Offbeat

Electrocution Became Standard for Execution: More Humane than Hanging?

“Old Sparky” from Sing Sing Prison. Source: NYC Department of Correctional Services

How did electrocution become a method of execution? The story involves a dentist watching a drunken hobo fry to death on an electrical line, hangings that resulted in decapitation, and the death of many, many animal subjects. Let’s take a look at how electrocution became a standard form of execution, what happened to the first victim of the electric chair, and the horror stories from the early days of electrocution technology.

More Humane Than Hanging?

Individuals felt electrocution would be a more “humane” replacement for the predominant execution method of the time: hanging. Executioners often had “problems” during a hanging, with the wrong rope length or an incorrect knot leading to decapitation of the condemned or a slow, painful death in front of hundreds of onlookers.
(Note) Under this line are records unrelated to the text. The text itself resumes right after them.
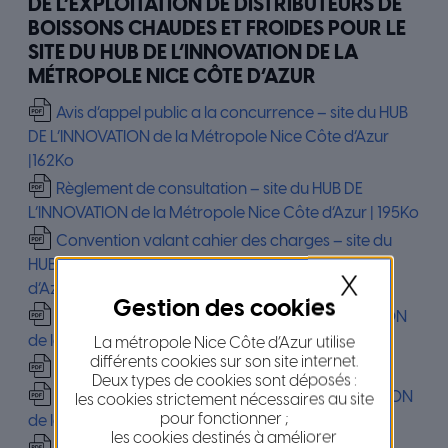
DE L’EXPLOITATION DE DISTRIBUTEURS DE
BOISSONS CHAUDES ET FROIDES POUR LE
SITE DU HUB DE L’INNOVATION DE LA
MÉTROPOLE NICE CÔTE D’AZUR
Avis d’appel public a la concurrence – site du HUB
DE L’INNOVATION de la Métropole Nice Côte d’Azur
|162Ko
Règlement de consultation – site du HUB DE
L’INNOVATION de la Métropole Nice Côte d’Azur | 195Ko
Convention valant cahier des charges – site du
HUB DE L’INNOVATION de la Métropole Nice Côte
X
d’Azur | 222Ko
Offre du Candidat – site du HUB DE L’INNOVATION
de la Métropole Nice Côte d’Azur | 141Ko
La métropole Nice Côte d’Azur utilise
différents cookies sur son site internet.
Lettre de candidature – DC1
Deux types de cookies sont déposés :
Simulation produits – site du HUB DE L’INNOVATION
les cookies strictement nécessaires au site
pour fonctionner ;
de la Métropole Nice Côte d’Azur | xls 46ko
les cookies destinés à améliorer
Alfred Southwick, a New York dentist, observed a drunken man die quickly and without pain after touching exposed power lines. Southwick happened to be on a New York state committee looking to find a more humane method of execution and proposed killing the condemned with electricity.

Electrocution, when performed properly, causes to succumb due to fatal organ damage. The heart relies on regular electrical impulses to beat, but electrocution overstimulates the heart, working it to the point of failure in a short amount of time.

The Electric Dunk Tank

Using a chair to send a lethal amount of electricity through the condemned beat out two other proposed methods of electrocution. The first involved strapping the individual marked for death to a rubber table and proceeding with electrocution (a setting eerily similar to our current system of lethal injection), while the second dropped the condemned into an electrified tank of water.

An Orphan Becomes the First Victim

William Kemmler began life under pitiful circumstances. Born to alcoholic parents in 1860, Kemmler was orphaned as a child and took to the streets to peddle for food. When Kemmler did find steady work as a cart driver, he fell into alcoholism. While intoxicated, he destroyed his cart and lost his livelihood when he bet that he could jump over an eight-foot wall on in his horse drawn cart.

This comedic, yet tragic incident did not lead Kemmler to the electric chair; the 1889 murder of his common law wife with a crude hatchet did.

Eight Minutes Lasted a Lifetime

Prior to Kemmler’s execution, officials attempted to determine the necessary amount of electricity to overload a human heart and cause death. Over 20 dogs, two calves, a horse, and an orangutan met death in the chair as practice runs.

Edwin Davis served as the  first state appointed electrician for this attempt, responsible for making sure the procedure went correctly.

Davis used two electrodes, one placed on the head and another on Kemmler’s back, to connect him to the lethal energy source. Unaware of the electrode to be placed on his back, Kemmer arrived at his execution in a suit and tie. Davis cut a hole through Kemmler’s last piece of dignity in order to place the electrode.

The first 1,000-volt jolt of electricity sent through Kemmler’s body lasted 17 seconds, failing to kill him. Kemmler sat unconscious, but his respiratory and circulatory systems continued to work. After a period of dead time that allowed the generator to recharge, the second attempt increased the current to 2,000 volts. Eight minutes after the initial jolt, Kemmler was declared dead; his body covered in ruptured blood vessels.

Several individuals watching from execution chamber attempted to leave before the end of the eight-minute struggle, but law enforcement official required they stay inside. After the electrocution, it is said that the electrode placed on Kemmler’s back burnt through layers of skin and muscle, settling on his spine, but there are no pictures or official accounts to support this gory detail.

Early Electrocution Mishaps

While the first attempt to execute an individual by electrocution does not sound like a rousing success, several even less successful cases would occur during electrocutions over the next several decades. The Sing Sing Correctional Facility housed many early electrocutions due to New York States’ progressive stance on moving away from hanging as a form of execution. Both of these unusual events, however, originate from Sing Sing.

In one bizarre 1903 electrocution, Fred Von Wormer’s date with the electric chair appeared to kill him. Upon his arrival in the morgue, however, Wormer began breathing. Prison officials contacted the executioner, who had left the premises, but when he arrived at the morgue Wormer’s vital signs had ceased. To ensure that Wormer really did die, the executioner placed him back in the chair and hit him with another thirty-second jolt.

Two and a half decades later, an execution witness bypassed a routine security screening and took a picture of Ruth Snyder during her electrocution. The image of Snyder, one of the earliest females to meet death by electric chair, landed on the front page of the New York Daily News the next day.

Currently, only the United States uses electrocution as a manner of execution, with the method only available in a handful of states. In no state is electrocution a first line option for execution. A condemned criminal must meet a set of pre-existing criteria and state that he or she desires electrocution over lethal injection, the preferred manner of execution, to be considered for electrocution.